Sprint Nextel Corp. is being sued for $300 million by New York Atty. Gen. Eric T. Schneiderman, who is accusing the wireless carrier of tax fraud.
Schneiderman called Thursday’s suit – which alleges, based on a whistle-blower’s tip, that Sprint underpaid sales tax on some of its wireless plans for the last seven years – a “groundbreaking” filing.
The complaint alleges that Sprint’s debt to New York is growing by $210,000 a week. Schneiderman claims the company already owes more than $100 million. Under the state’s False Claims Act, Sprint could be forced to pay out three times that in penalties.
The legislation also could require a quarter of any future settlement to go to the as yet unnamed whistle-blower, whose March 2011 suit against Sprint sparked the attorney general’s investigation.
Sprint, in a statement, said the government’s suit “is without merit” and that it “categorically denies the complaint’s allegations.”

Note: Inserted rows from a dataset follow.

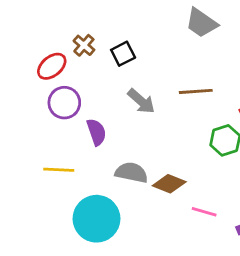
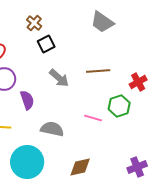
brown cross: (84, 45) -> (34, 23), moved
brown diamond: (169, 184) -> (80, 167), moved, turned -35
pink line: (204, 212) -> (93, 118), moved

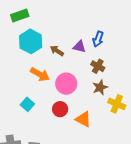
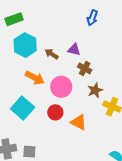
blue arrow: (98, 39) -> (92, 18), moved
brown cross: (98, 66) -> (85, 68), moved
cyan square: (27, 104) -> (23, 108), size x1.6

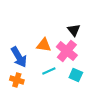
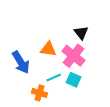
cyan square: (76, 75) -> (73, 80), moved
orange cross: (17, 80) -> (39, 93), moved

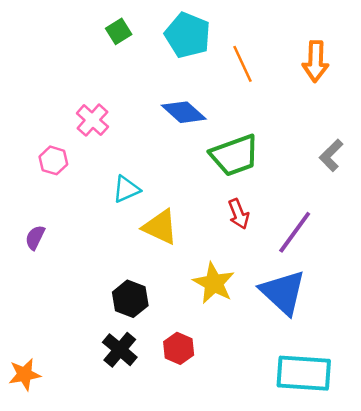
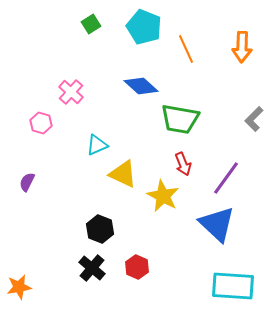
green trapezoid: (235, 155) -> (180, 119), turned 30
yellow star: (214, 283) -> (163, 196), moved

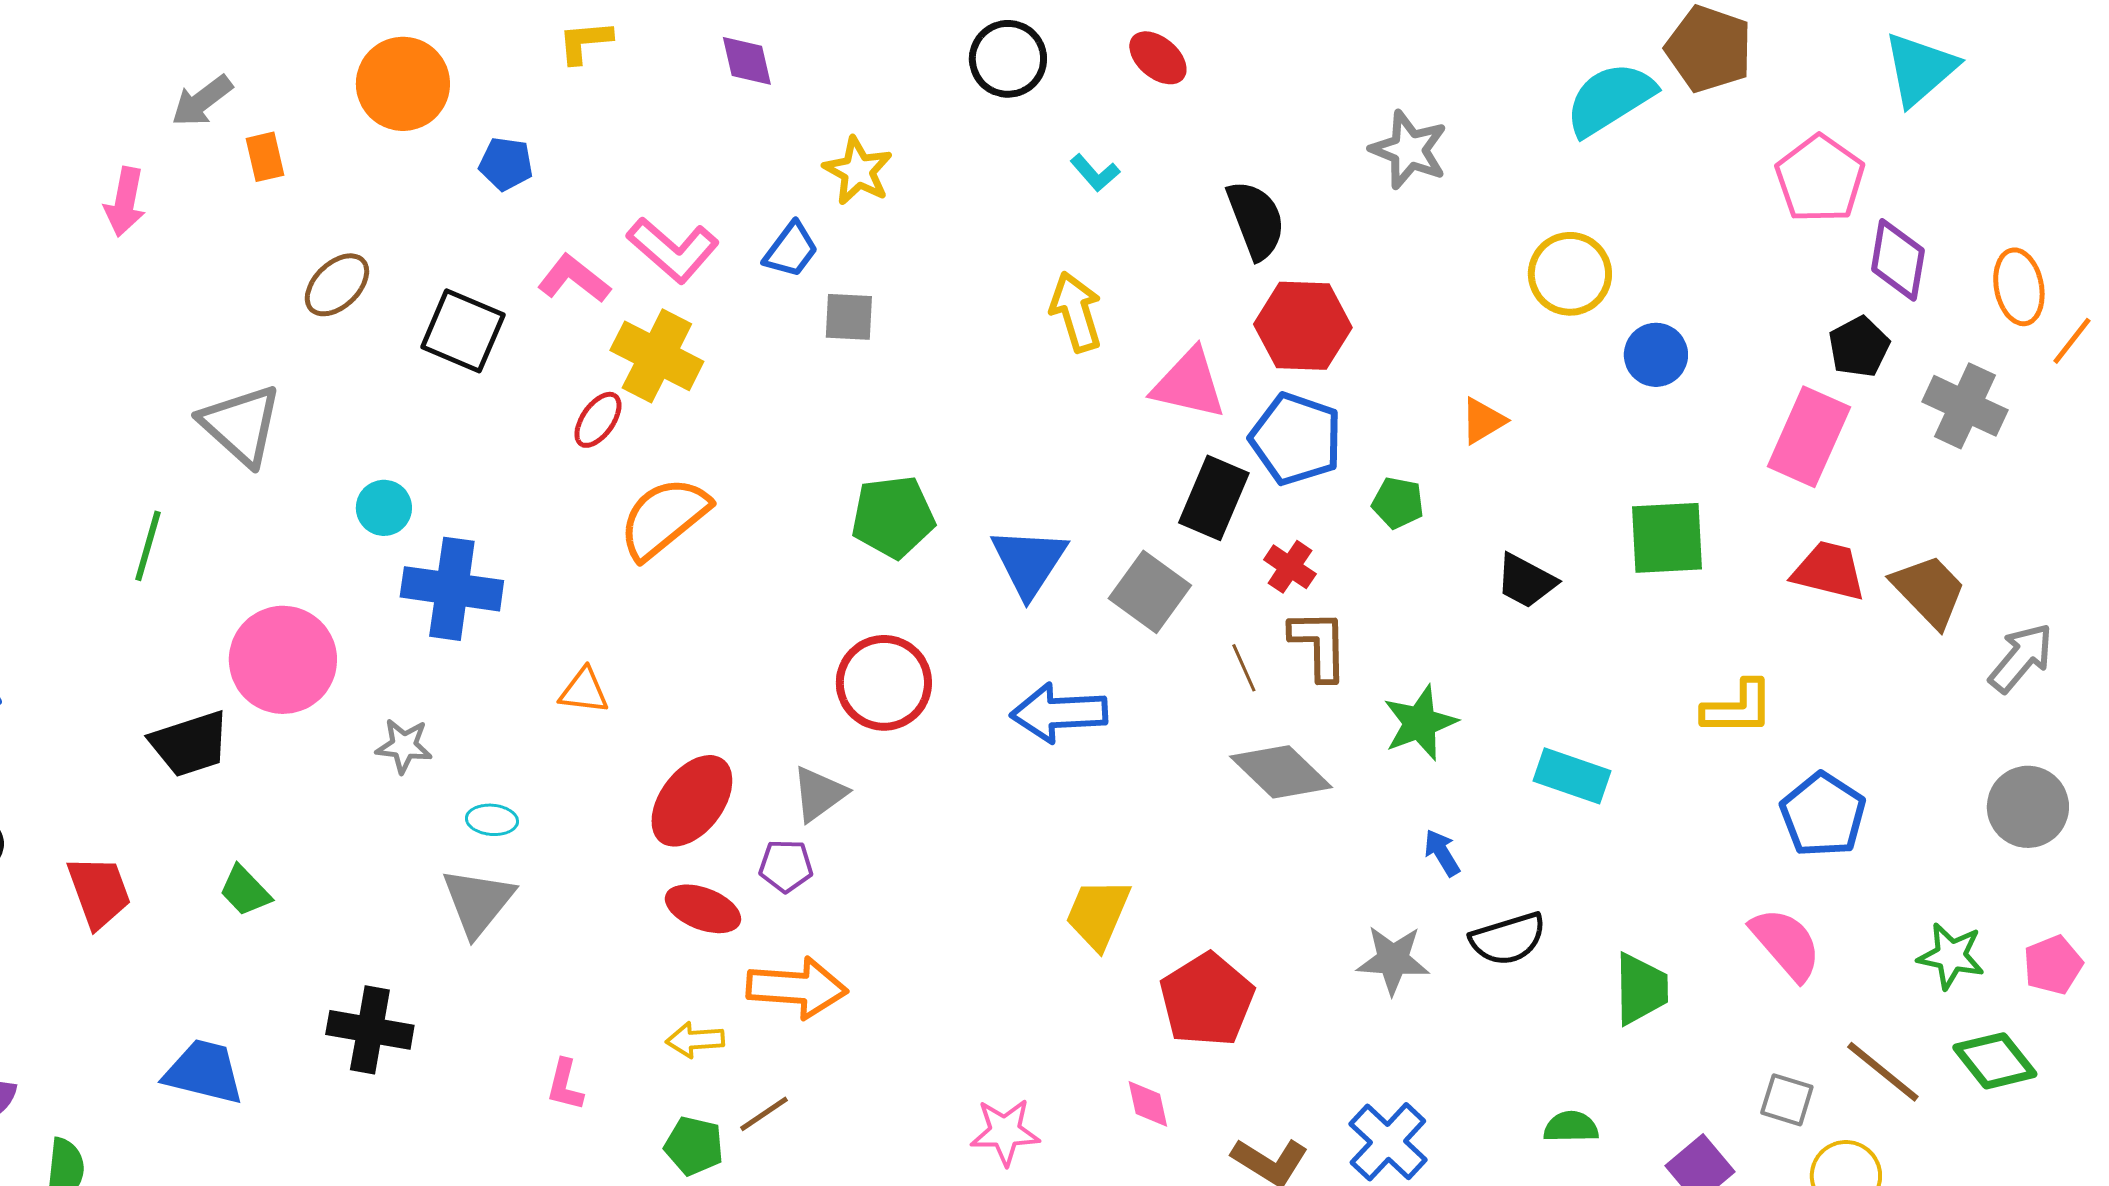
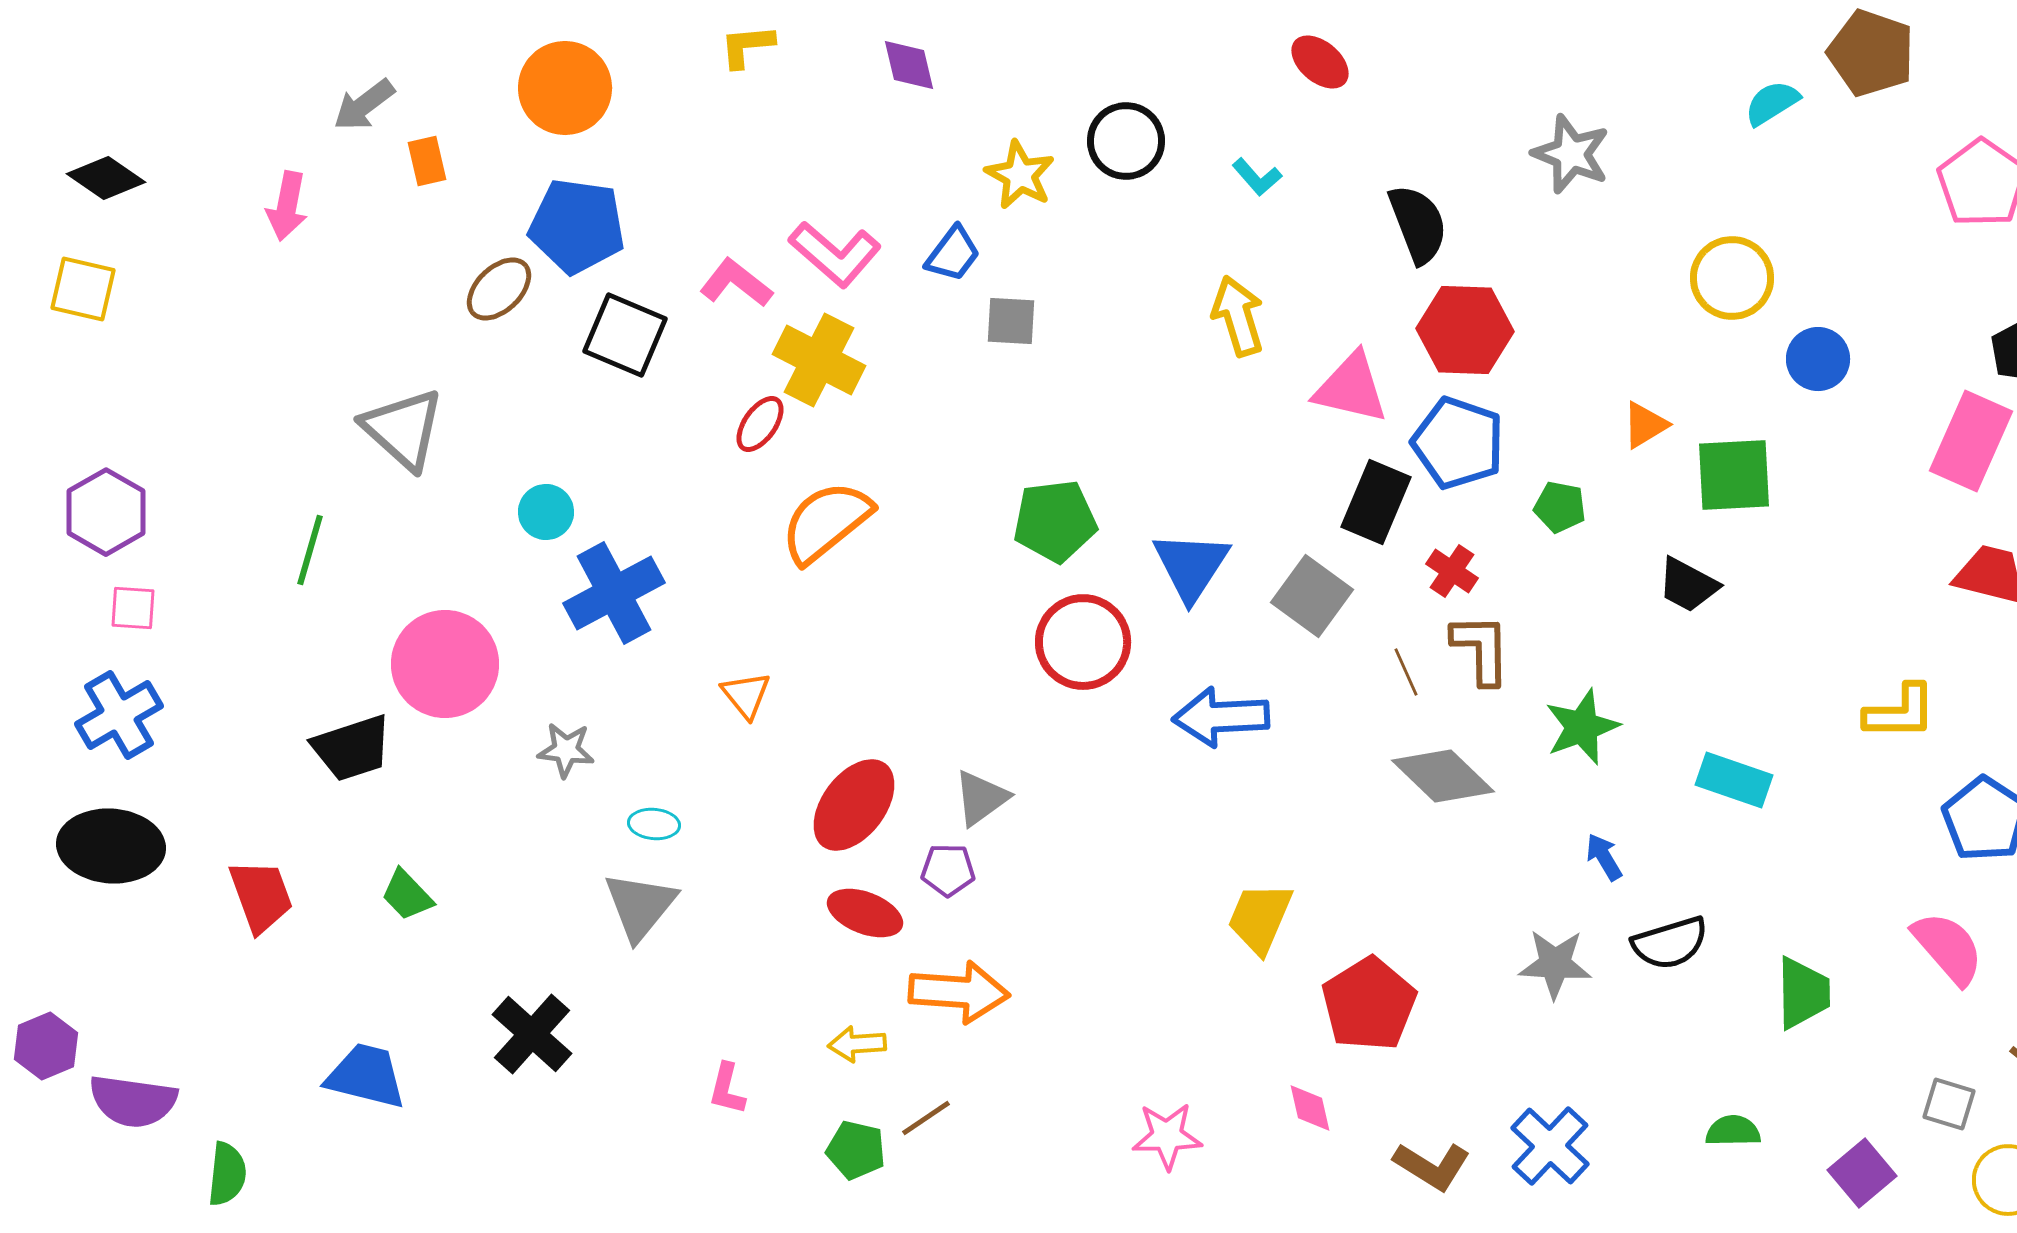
black circle: (1008, 59) -> (1126, 141), moved
cyan semicircle: (1610, 99) -> (1772, 103), size x0.6
blue pentagon: (506, 164) -> (577, 226), moved, size x1.8
green square: (1667, 538) -> (1734, 475), moved
blue cross: (452, 589) -> (614, 593), turned -36
red circle: (884, 683) -> (1083, 642), moved
orange triangle: (584, 691) -> (746, 695), turned 44
black cross: (370, 1030) -> (532, 1034), turned 32

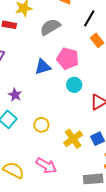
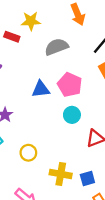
yellow cross: (73, 139) -> (61, 174), turned 36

“We have collected and paid over to New York every penny of sales taxes on mobile wireless services that we believe our customers owe under New York state law,” the statement read. “We intend to stand up for New York consumers’ rights and fight this suit.”
Sprint’s argument is that New York should only tax calls on its flat-rate plans that originate and end within the state. Schneiderman said the company is on the hook for the full amount of its monthly charges, and mentioned that Sprint’s competitors – including Verizon, AT&T and T-Mobile – all have complied.
But since 2005, Sprint has “repeatedly and knowingly submitted false records and statements” to tax authorities and “concealed this practice from taxing authorities, its competitors, and its customers,” the attorney general’s office alleges.
The complaint claims that Sprint’s alleged tax dodging was an effort to “obtain an advantage over its competitors” by positioning its calling plans as cheaper options.
“The message of our office is clear - tax dodging is not acceptable and we will use every tool in our arsenal to make sure that taxpayers’ money is protected, and that honest businesses and consumers are not placed at a disadvantage for collecting and paying their fair share of taxes,” Schneiderman said.